We’ve spent years building the Red Hat brand into something that people associate with (according to our surveys) value, trust, openness, choice, collaboration, and a bunch of other neat things. Studies have shown that Red Hat brand karma is pretty positive. And the logo looks great on a t-shirt. Our brand is one of our most valuable assets.
This is why most Red Hat products have very descriptive (some would say boring…) names. The equation probably looks something like this:
(Supersexyshiny + Foo) = (Red Hat + descriptive name)
This brand strategy is often referred to as a “branded house” strategy. Take one strong brand, plow all of your brand meaning into it, while differentiating each product with descriptors instead of brand names.

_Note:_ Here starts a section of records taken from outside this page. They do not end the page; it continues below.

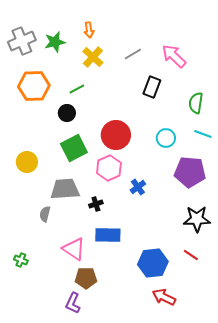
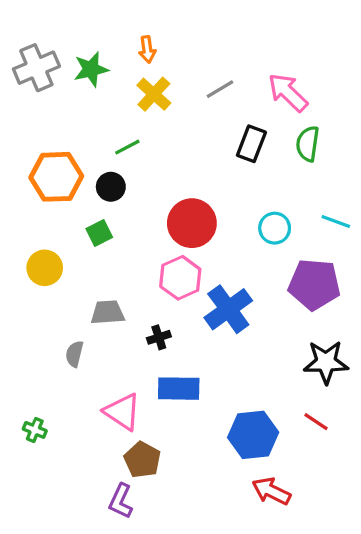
orange hexagon: (34, 86) -> (56, 177), moved
green semicircle: (196, 103) -> (308, 144), moved
green square: (74, 148) -> (99, 233), moved, size x0.6
blue cross: (138, 187) -> (228, 309), size x1.8
gray trapezoid: (65, 189) -> (108, 312), size x0.7
brown pentagon: (86, 278) -> (142, 460), turned 30

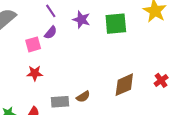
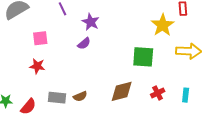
green square: (116, 24) -> (143, 57), moved
purple semicircle: (51, 33) -> (84, 43), moved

These days, many automobile manufacturers do things this way. Remember when Acura used to have the Acura Integra and the Acura Legend? Honda simplified the branding strategy by moving to RL, TL, TSX, etc. as descriptors for their cars, pointing all of the brand energy back at the Acura brand. Many other auto manufacturers follow similar principles.

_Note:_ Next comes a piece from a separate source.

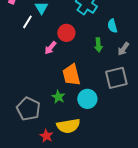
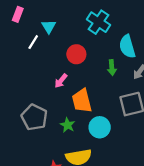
cyan semicircle: (112, 26) -> (127, 46), size x1.5
pink arrow: (50, 48) -> (61, 81), moved
gray pentagon: (28, 109) -> (34, 117), moved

The polar opposite strategy from a branded house is called a “house of brands.” Staying with automobile manufacturers, a good example of a house of brands is General Motors, which makes cars under a variety of brands, including Cadillac, Buick, Chevrolet, Saturn, and more. Underneath each of of these brands, GM creates still more brands. Take Chevrolet for example. Underneath the Chevy brand, each of the cars also has its own brand: Corvette, Aveo, Cobalt, Silverado, Malibu, Camaro, Impala among others.

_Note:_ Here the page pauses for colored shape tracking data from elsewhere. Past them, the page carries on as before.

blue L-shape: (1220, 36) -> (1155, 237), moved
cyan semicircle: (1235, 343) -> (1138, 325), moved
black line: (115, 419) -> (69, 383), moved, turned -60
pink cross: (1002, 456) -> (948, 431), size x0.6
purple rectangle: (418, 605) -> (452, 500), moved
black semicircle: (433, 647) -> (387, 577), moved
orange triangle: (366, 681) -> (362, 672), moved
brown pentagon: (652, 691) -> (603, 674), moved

So where does Red Hat fit? On a scale of “branded house” to “house of brands” we fall here:
Why aren’t we all the way to the left? Red Hat actually doesn’t just have one major brand in it’s “house”– we actually have three: Red Hat, JBoss, and Fedora, and each of these brands is essentially its own branded house. When we are at our best, we consciously avoid creating new brand names and instead focus much of our energy on building these three brands.
So why do we do this when we could be building all of these sexy new brands like GM does? It is so much fun to design all those new logos after all…
Simple. Building a brand is expensive.
When making a decision on whether a branded house or house of brands strategy is right for your company consider:
1) Do you have enough brand-building money to afford multiple brands?
Having multiple brands is a luxury. Building a brand takes time, patience, and money. Would you be hurting your umbrella brand by siphoning resources away from it to start a new brand? You should consider this carefully. Sometimes pooling your money and achieving the brand equivalent of an economy of scale is the best option.
2) Do your brands have significantly different target markets?
It is sometimes hard for brands to make the leap from one market to another. We’ve talked about this previously in a post about brand permission. You might consider a different brand if you are concerned that your existing brand won’t have permission to enter a market.
3) Are there significant brand risks that could badly damage your business?
The classic case of this is the 1982 Tylenol scare where seven people died from taking Tylenol capsules that had been laced with cyanide. Sales of Tylenol immediately plummeted, but Johnson & Johnson was able to avoid significant damage to revenues of their other products because these products had no brand association with Tylenol (Johnson & Johnson is another classic house of brands). If risk is one of your primary concerns, sometimes creating a house of brands is a good (but expensive) mitigation strategy.
For most small business without gazillion dollar marketing budgets like GM, Johnson & Johnson, and Proctor & Gamble, something close to a branded house strategy is probably the safest bet. Keep your brand-building dollars working hard by centralizing them. Don’t expend your energy creating tons of brands that will only confuse your customers and that you will have a hard time growing. Instead call your products what they are and focus on growing the power of your main brand.
You certainly don’t need to be a pure branded house (we aren’t). But consider all your options very carefully before taking on the expense of creating a new brand, and only create one if you can clearly articulate the reasons why you need it.
And no, wanting your new Foo to be Supersexyshiny is not a good reason.
SUPERSEXYSHINYFOO.COM is available!
I’m sorry but I couldn’t resist. Just in case you think about it some more and change your mind, the domain is available and no, I didn’t register it in case that fact changes.
My company produces products with dual brands and neither of them are the company name. It gets very confusing and I hope we evolve into something easier to explain to customers.
I wish I read this article a couple years ago. You crystallize the benefits and costs of the branded house vs. house of brands. Thanks for the article.